Google DeepMind, Google’s artificial intelligence research lab, has released new research on training AI models that claims to dramatically accelerate training speed and energy efficiency by an order of magnitude, producing 13x better performance and tenx better energy efficiency than other methods. The new JEST training method comes at a time when discussions about the environmental impact of AI data centers are intensifying.
DeepMind’s method, called JEST or Joint Example Selection, is a simple departure from traditional AI model training techniques. Traditional training methods focus on individual data points for training and learning, while JEST trains on entire batches. JEST first creates a smaller AI model that will evaluate the quality of data from very high-quality sources, ranking the batches by quality. It then compares this evaluation to a larger, lower-quality set. The smaller JEST model determines which batches are best for training, and a larger model is then trained from the results of the smaller model.
The article itself, available here, provides a more in-depth explanation of the processes used in the study and the future of the research.
DeepMind researchers make it clear in their paper that this “ability to steer the data selection process toward distributing smaller, well-organized datasets” is critical to the success of the JEST method. Success is the right word for this research; DeepMind claims that “our approach outperforms state-of-the-art models with up to 13 times fewer iterations and 10 times less computation.”
Of course, this system relies entirely on the quality of its training data, as bootstrapping breaks down without the highest possible quality, human-curated dataset. Nowhere is the mantra “garbage in, garbage out” truer than in this method, which attempts to “leapfrog” its training process. This makes the JEST method much harder for hobbyists or amateur AI developers to match than most, as expert-level search skills are likely required to curate the highest quality initial training data.

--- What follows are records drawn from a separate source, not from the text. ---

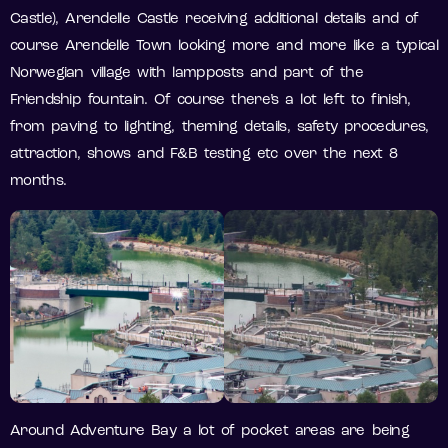
Castle), Arendelle Castle receiving additional details and of
course Arendelle Town looking more and more like a typical
Norwegian village with lampposts and part of the
Friendship fountain. Of course there’s a lot left to finish,
from paving to lighting, theming details, safety procedures,
attraction, shows and F&B testing etc over the next 8
months.
Around Adventure Bay a lot of pocket areas are being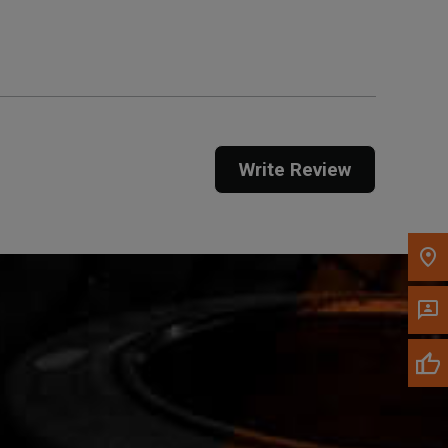
Get Direction
Call Now
Message the Dealer
Write to Us
Write Review
Please update the 'Deliver To' Postal Code in the
top navigation to search for another dealer.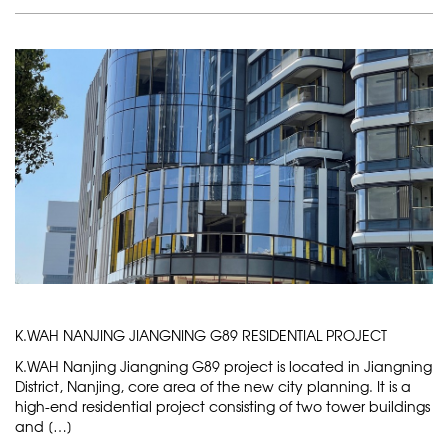
K.WAH NANJING JIANGNING G89 RESIDENTIAL PROJECT
K.WAH Nanjing Jiangning G89 project is located in Jiangning
District, Nanjing, core area of the new city planning. It is a
high-end residential project consisting of two tower buildings
and […]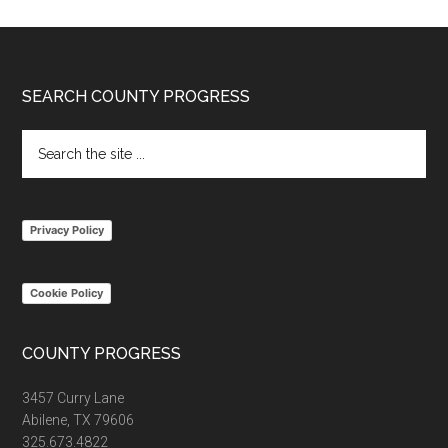
Footer
SEARCH COUNTY PROGRESS
Search
the
site
...
Privacy Policy
Cookie Policy
COUNTY PROGRESS
3457 Curry Lane
Abilene, TX 79606
325.673.4822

JEST’s study comes at a time when the tech industry and governments around the world are beginning discussions about the extreme energy demands of artificial intelligence. AI workloads are expected to consume an estimated 4.3 GW in 2023, nearly equivalent to the annual electricity consumption of the nation of Cyprus. And things are certainly not slowing down: a single ChatGPT query costs 10 times more electricity than a Google search, and Arm’s CEO estimates that AI will take up a quarter of the US power grid by 2030.
It remains to be seen if and how JEST methods will be adopted by major players in the AI industry. GPT-4o reportedly cost $100 million to train, and future larger models could soon reach $1 billion. So companies are likely looking for ways to save their wallets in this area. Optimists believe that JEST methods will be used to keep current training productivity rates at much lower energy consumption levels, thereby reducing AI costs and helping the planet. However, it is much more likely that the capital machine will keep its foot on the pedal, using JEST methods to keep energy consumption at a maximum for ultra-fast training production. Cost savings or production scale, who will win?